Step 2: Or build one from scratch
Click "+ New rule". The builder has three vertical blocks: IF (the trigger conditions, combinable with AND/OR and nestable up to 3 levels), SCOPE (the level to act on: campaign, ad set, or ad, and which ad accounts), and THEN (1 to 5 actions Hivenue will run on matching objects). Notifications go out in-app and by email.
Step 3: Set a sensible cooldown
The cooldown is the minimum time between two actions by the same rule on the same object. It exists because metrics oscillate: a ROAS bouncing between 1.4 and 1.6 around your 1.5 threshold would otherwise pause and resume the same ad set every 15 minutes, and Meta penalizes objects that change status too often.
The cooldown is per rule and per object, so one run can still act on 50 different objects. Typical values: 12 to 24 hours for pause and resume rules, 24 hours for budget adjustments, 1 to 4 hours for lightweight notify actions. The minimum is 15 minutes, the maximum 7 days.
Step 4: Dry-run before going live
While you edit a rule, a historical preview card simulates it against your cached data from the last 30 days: how many times it would have fired, on how many objects, and, for pause rules, an estimate of spend it would have saved. It updates live as you change chips, without calling Meta or touching anything. If it says the rule would have fired zero times in 30 days, it is probably too restrictive.

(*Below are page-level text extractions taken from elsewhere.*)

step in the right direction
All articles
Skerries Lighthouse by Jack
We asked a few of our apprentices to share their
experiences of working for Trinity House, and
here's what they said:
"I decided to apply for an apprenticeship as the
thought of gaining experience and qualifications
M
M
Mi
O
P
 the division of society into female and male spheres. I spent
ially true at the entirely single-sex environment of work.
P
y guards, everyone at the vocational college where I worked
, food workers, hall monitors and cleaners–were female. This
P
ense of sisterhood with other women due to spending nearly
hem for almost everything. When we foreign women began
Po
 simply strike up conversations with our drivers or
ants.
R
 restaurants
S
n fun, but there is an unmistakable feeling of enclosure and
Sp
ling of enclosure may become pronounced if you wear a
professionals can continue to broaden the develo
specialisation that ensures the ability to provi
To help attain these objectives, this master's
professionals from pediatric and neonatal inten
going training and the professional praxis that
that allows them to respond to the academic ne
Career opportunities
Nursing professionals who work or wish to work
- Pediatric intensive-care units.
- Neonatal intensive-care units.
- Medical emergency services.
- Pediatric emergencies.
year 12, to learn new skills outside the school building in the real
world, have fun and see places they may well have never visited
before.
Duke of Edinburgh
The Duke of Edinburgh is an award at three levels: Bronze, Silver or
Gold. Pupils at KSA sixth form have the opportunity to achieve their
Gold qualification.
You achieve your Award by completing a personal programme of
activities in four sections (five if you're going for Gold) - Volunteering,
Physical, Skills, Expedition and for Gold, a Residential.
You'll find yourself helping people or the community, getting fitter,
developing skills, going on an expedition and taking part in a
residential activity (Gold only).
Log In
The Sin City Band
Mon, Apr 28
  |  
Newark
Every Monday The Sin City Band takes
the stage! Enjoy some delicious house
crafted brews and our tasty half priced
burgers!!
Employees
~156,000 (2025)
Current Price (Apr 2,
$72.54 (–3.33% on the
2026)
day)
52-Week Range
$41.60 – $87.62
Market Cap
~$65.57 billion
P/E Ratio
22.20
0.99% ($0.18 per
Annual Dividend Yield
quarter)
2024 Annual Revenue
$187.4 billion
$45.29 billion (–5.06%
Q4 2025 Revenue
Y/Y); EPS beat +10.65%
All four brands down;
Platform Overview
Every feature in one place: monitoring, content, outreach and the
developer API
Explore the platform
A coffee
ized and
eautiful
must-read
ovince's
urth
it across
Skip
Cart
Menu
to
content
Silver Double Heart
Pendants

There is also a runtime dry-run: a checkbox on the rule. With it enabled, the rule runs on schedule but skips the actual Meta actions, logging everything in the audit trail as dry-run entries. The recommended path for a first rule: check the historical preview, save with dry-run on, enable it, watch the audit trail for 24 to 48 hours, and only then switch dry-run off.
Step 5: Read the audit trail
Click a rule to open its detail panel: a summary of the rule, a table with one row per evaluation run, and a drawer listing every individual action. Each action has a status:
| Status | Meaning |
|---|---|
| Succeeded | Action executed on Meta |
| Failed | Meta rejected it; the error detail says why |
| Cooldown blocked | The object was still in cooldown; expected skip |
| Dry run | The rule was in test mode; nothing was called on Meta |
Failed actions show a Retry button (admins only). Replays are explicit and manual by design: failures are usually persistent problems (revoked token, deleted object), so you diagnose first and retry deliberately. The original audit row is never overwritten.
Good to know
- Circuit breaker. If a rule fails 5 consecutive times, Hivenue disables it automatically and notifies you. Fix the upstream problem (reconnect Meta, adjust the scope), then click Re-enable on the banner in the rule detail. A single successful run resets the failure counter.

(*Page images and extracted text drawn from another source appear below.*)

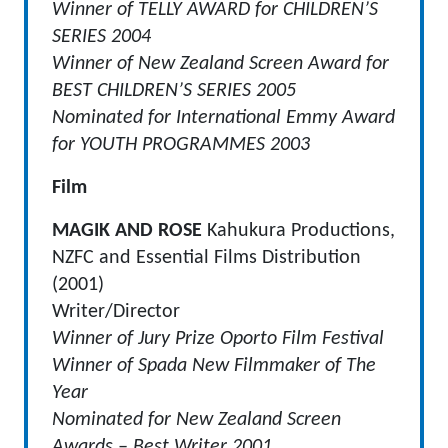
Winner of TELLY AWARD for CHILDREN’S
SERIES 2004
Winner of New Zealand Screen Award for
BEST CHILDREN’S SERIES 2005
Nominated for International Emmy Award
for YOUTH PROGRAMMES 2003
Film
MAGIK AND ROSE
Kahukura Productions,
NZFC and Essential Films Distribution
(2001)
Writer/Director
Winner of Jury Prize Oporto Film Festival
Winner of Spada New Filmmaker of The
Year
Nominated for New Zealand Screen
Awards – Best Writer 2001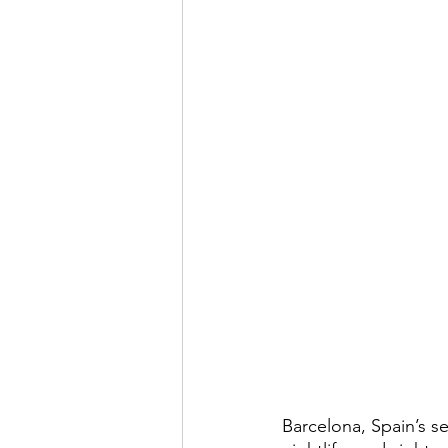
Barcelona, Spain’s se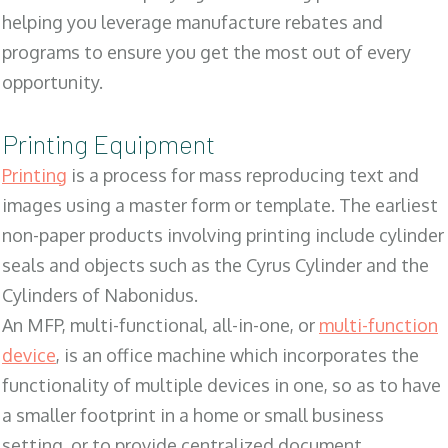
helping you leverage manufacture rebates and
programs to ensure you get the most out of every
opportunity.
Printing Equipment
Printing
is a process for mass reproducing text and
images using a master form or template. The earliest
non-paper products involving printing include cylinder
seals and objects such as the Cyrus Cylinder and the
Cylinders of Nabonidus.
An MFP, multi-functional, all-in-one, or
multi-function
device
, is an office machine which incorporates the
functionality of multiple devices in one, so as to have
a smaller footprint in a home or small business
setting, or to provide centralized document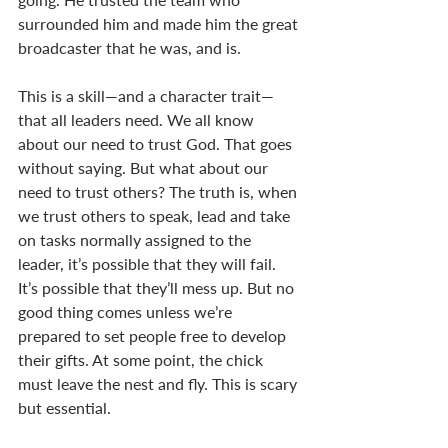
surrounded him and made him the great 
broadcaster that he was, and is. 
This is a skill—and a character trait—
that all leaders need. We all know 
about our need to trust God. That goes 
without saying. But what about our 
need to trust others? The truth is, when 
we trust others to speak, lead and take 
on tasks normally assigned to the 
leader, it’s possible that they will fail. 
It’s possible that they’ll mess up. But no 
good thing comes unless we’re 
prepared to set people free to develop 
their gifts. At some point, the chick 
must leave the nest and fly. This is scary 
but essential. 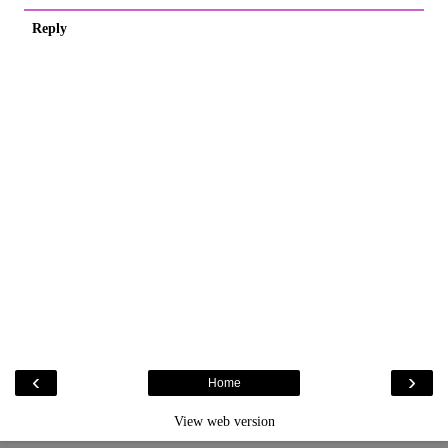
Reply
‹
›
Home
View web version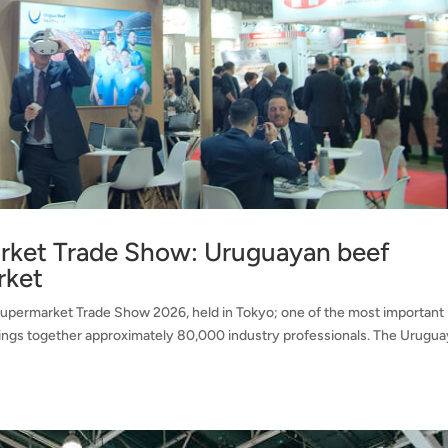
rket Trade Show: Uruguayan beef
rket
upermarket Trade Show 2026, held in Tokyo; one of the most important
 brings together approximately 80,000 industry professionals. The Urugu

- API budget. Each workspace has a per-tick quota of Meta API calls. If you run many broad rules, some actions may be marked as budget exceeded and picked up on the next tick. It is back-pressure, not an error; narrowing scopes and raising cooldowns keeps you well under it.
- Notification dedupe. Notifications collapse per rule, object, channel, and day, so a rule matching 50 ads all day sends at most one notification per ad per day, not thousands.
- Limits. Up to 50 rules per workspace. Rules can pause, resume, adjust budgets, duplicate, notify, and create tasks; they do not edit creatives, and the evaluation cadence is fixed at 15 minutes.
Pair your rules with the numbers they act on: the Meta Insights dashboard reads from the same data the rules do.